If you account for the fact that both (Newtonian) Gravitational force relation, as well as electrostatic forces both fall into this category of conservative forces, you can imagine that these definitions are sufficient to provide a description of a huge range of known phenomena. However, most forces that you encounter in everyday life aren't eligible for such a simplified description, since they are vastly more complicated. Especially when you interface with biological systems. So, while the physical definition of work looks paradoxical here, it actually isn't, if you adopt this perspective:

(Let me construct a new term to keep things distinct from the physical work.) The ''un-physical'' work $W_{\rm unp}$ would still be the negative of the energy you spent biologically, minus the heat energy you are contributing to the universe. i.e. we have $\Delta E = H + W_{\rm unp}$. This work could refer to, e.g. the gravitational potential energy gained by lifting something up, in which case, it really is the convenient 'work' of ours. However, even when it isn't, you can easily see that this is a ''one-way definition'', since you always keep spending energy to do work, unlike conservative systems (e.g. when you throw a ball up, it gains energy on the way up and loses that much on the way down. That doesn't happen here). If you walk around your building $n$ times, you are accumulating $\Delta E$, because both $H$ and $W_{\rm unp}$ increase. (For imagining the second one, suppose I fold your circular path into a straight path of length = total distance covered. Then you are doing work even as per the above definition. Notice that the sign of this $W_{\rm unp}$ won't reverse like the gravitational analog. So, it upstream the physical force, is as good as downstream this force). Clearly, apart from verifying your intuitions, there is nothing else physically useful that can be drawn from this definition.

Answer 3

If your friend's energy+ yours= F1, then you would see your own energy expenditure halved, which we know cannot be the case. If your friend helps you push the object, then you are no longer applying the same force, or (lazy answer) the force is no longer localised and motivates the part of the object most subject to friction.

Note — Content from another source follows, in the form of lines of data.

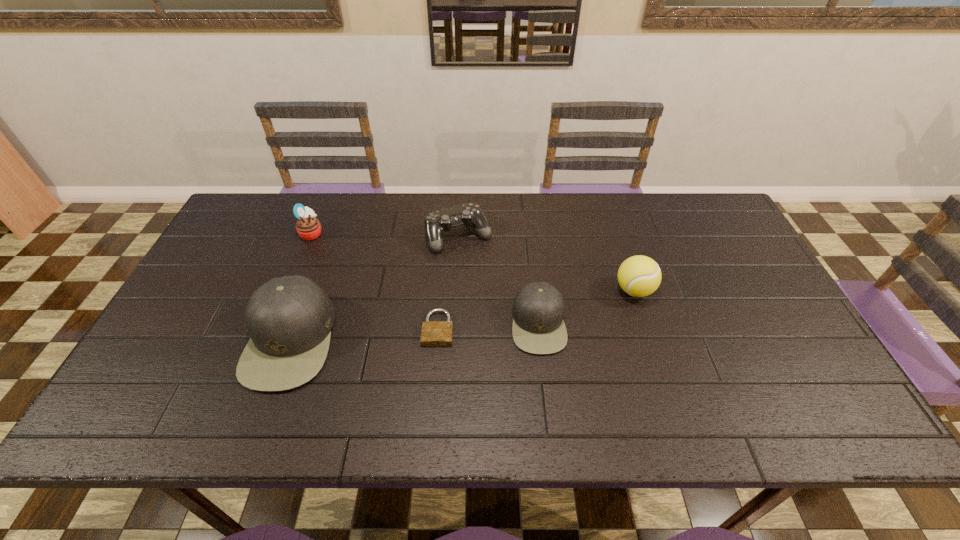 Where is `the left cap`? Image resolution: width=960 pixels, height=540 pixels. the left cap is located at coordinates (289, 319).

Locate an element on the screen. the taller cap is located at coordinates (289, 319).

The width and height of the screenshot is (960, 540). Identify the location of the shorter cap. (538, 327).

This screenshot has width=960, height=540. What are the coordinates of `the second object from right to left` in the screenshot? It's located at (538, 327).

Where is `control`? The image size is (960, 540). control is located at coordinates (436, 223).

This screenshot has width=960, height=540. Identify the location of muffin. (308, 227).

The height and width of the screenshot is (540, 960). What are the coordinates of `the shortest object` in the screenshot? It's located at (433, 333).

Where is `tennis ball`? tennis ball is located at coordinates (639, 276).

The height and width of the screenshot is (540, 960). I want to click on vacant region located 0.120m on the brim of the tallest object, so click(x=201, y=340).

This screenshot has width=960, height=540. I want to click on blank area located 0.180m on the brim of the tallest object, so click(178, 340). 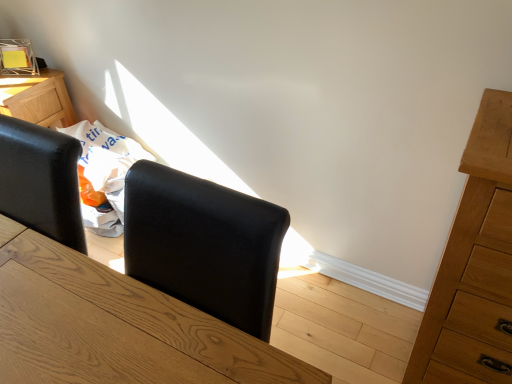 Question: Is black leather armchair at center inside the boundaries of natural wood dresser at right, or outside?

Choices:
 (A) inside
 (B) outside

Answer: (B)

Question: In terms of size, does black leather armchair at center appear bigger or smaller than natural wood dresser at right?

Choices:
 (A) small
 (B) big

Answer: (A)

Question: Is point (173, 193) positioned closer to the camera than point (431, 362)?

Choices:
 (A) closer
 (B) farther

Answer: (A)

Question: In the image, is natural wood dresser at right on the left side or the right side of black leather armchair at center?

Choices:
 (A) right
 (B) left

Answer: (A)

Question: Relative to black leather armchair at center, is natural wood dresser at right in front or behind?

Choices:
 (A) front
 (B) behind

Answer: (B)

Question: Considering the positions of natural wood dresser at right and black leather armchair at center in the image, is natural wood dresser at right taller or shorter than black leather armchair at center?

Choices:
 (A) tall
 (B) short

Answer: (A)

Question: From a real-world perspective, relative to black leather armchair at center, is natural wood dresser at right vertically above or below?

Choices:
 (A) below
 (B) above

Answer: (A) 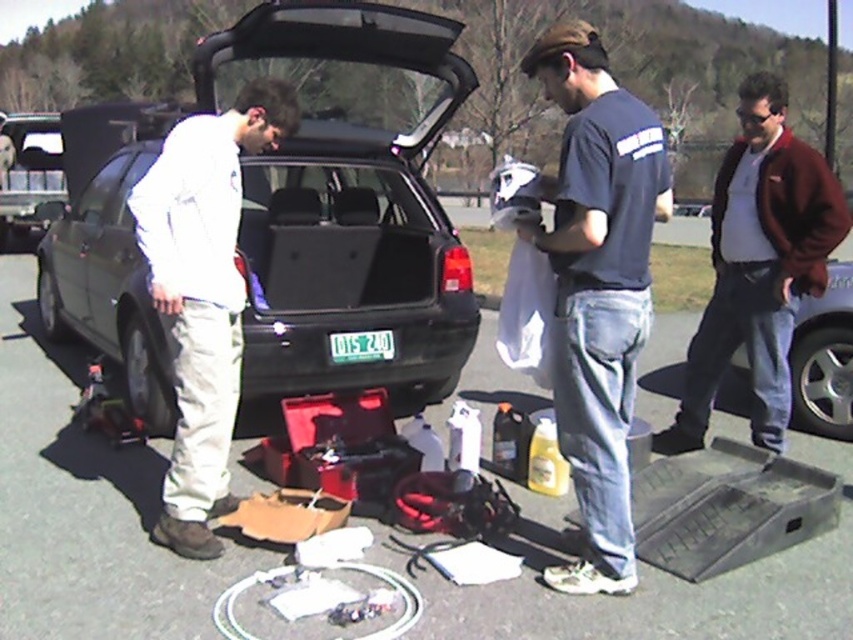 Question: Based on their relative distances, which object is nearer to the dark blue t-shirt at center?

Choices:
 (A) matte black car at center
 (B) metallic silver car at right
 (C) white matte jacket at left

Answer: (C)

Question: Is white matte jacket at left below metallic silver car at right?

Choices:
 (A) yes
 (B) no

Answer: (B)

Question: Estimate the real-world distances between objects in this image. Which object is closer to the metallic silver car at right?

Choices:
 (A) matte black car at center
 (B) white matte jacket at left
 (C) dark blue t-shirt at center
 (D) maroon woolen jacket at right

Answer: (D)

Question: Among these objects, which one is farthest from the camera?

Choices:
 (A) matte black car at center
 (B) metallic silver car at right

Answer: (A)

Question: In this image, where is white matte jacket at left located relative to metallic silver car at right?

Choices:
 (A) right
 (B) left

Answer: (B)

Question: Does dark blue t-shirt at center lie in front of white matte jacket at left?

Choices:
 (A) yes
 (B) no

Answer: (A) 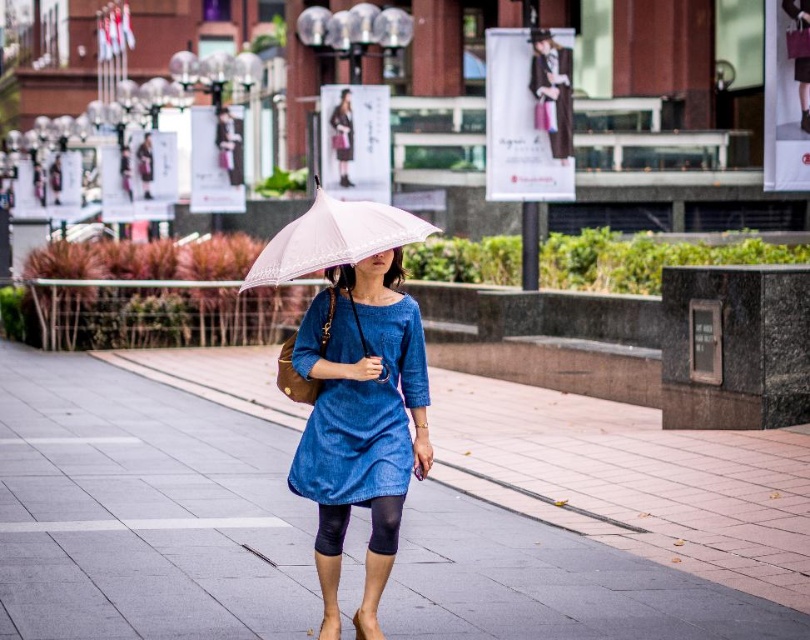 Question: Among these points, which one is nearest to the camera?

Choices:
 (A) (258, 269)
 (B) (348, 340)
 (C) (58, 531)
 (D) (393, 496)

Answer: (D)

Question: Does smooth concrete pavement at center have a larger size compared to black matte leggings at center?

Choices:
 (A) no
 (B) yes

Answer: (B)

Question: Which object is farther from the camera taking this photo?

Choices:
 (A) black matte leggings at center
 (B) smooth concrete pavement at center

Answer: (B)

Question: Is smooth concrete pavement at center to the right of white lace umbrella at center from the viewer's perspective?

Choices:
 (A) yes
 (B) no

Answer: (B)

Question: Does smooth concrete pavement at center come in front of denim dress at center?

Choices:
 (A) yes
 (B) no

Answer: (B)

Question: Among these points, which one is nearest to the camera?

Choices:
 (A) (416, 394)
 (B) (305, 545)
 (C) (337, 554)
 (D) (286, 234)

Answer: (D) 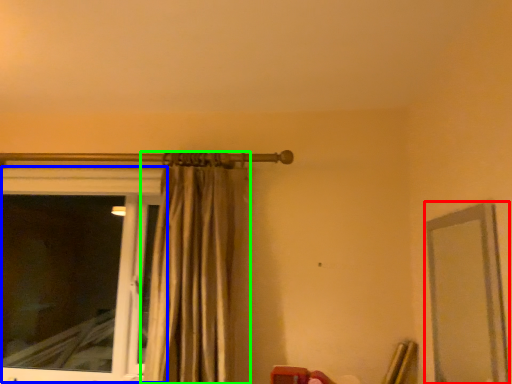 Question: Which is nearer to the mirror (highlighted by a red box)? window (highlighted by a blue box) or curtain (highlighted by a green box).

Choices:
 (A) window
 (B) curtain

Answer: (B) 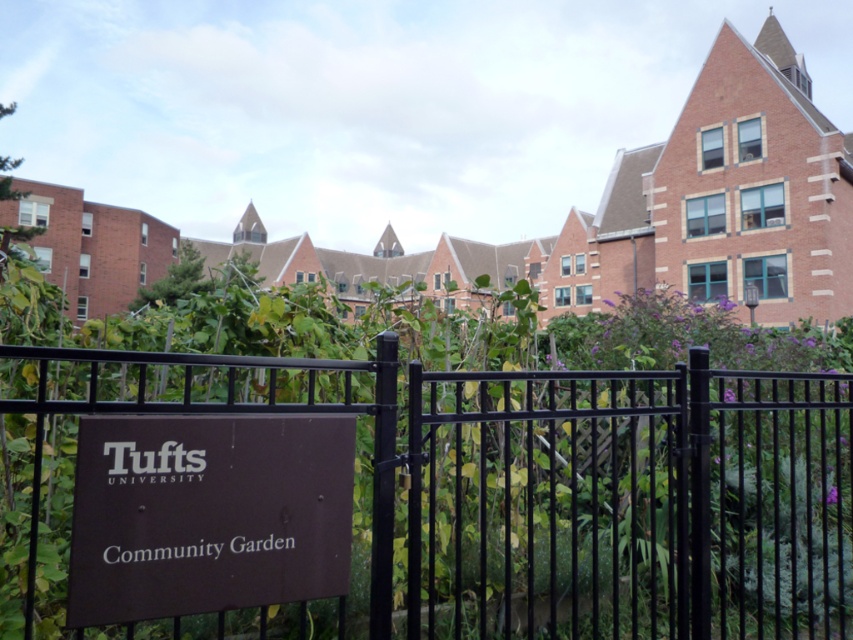 Which of these two, black metal fence at center or brown matte sign at lower center, stands taller?

Standing taller between the two is black metal fence at center.

Looking at this image, which is above, black metal fence at center or brown matte sign at lower center?

brown matte sign at lower center is higher up.

Who is more forward, [323,376] or [210,429]?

So, once the object is first motivated, it requires less energy to keep it moving than it does from rest. You are right to ask the question, because from your example the total sum of work is itself composed of 'a number' of different calculations. Good question friend!

Answer 4

It appears that you are confusing the force you contribute (F1), with the force necessary to overcome friction (F2). The force necessary to overcome friction, is fixed by the mass of the object and the surface friction. As an example let F2 be 100N, lets assume you can only provide 80N, then you will not be able to move the object. If you get a friend and she too can exert a force of 80N, together you can apply a total (F) of 160N. Now, the first 100N will be spent in overcoming friction and the remaining 60N will go towards making the object move.

In the equation for calculating work (W = force x distance), it is the NET force (F3 = F - F2, = 160 - 100 = 60) that needs to be used, because this is the part that does "useful" work.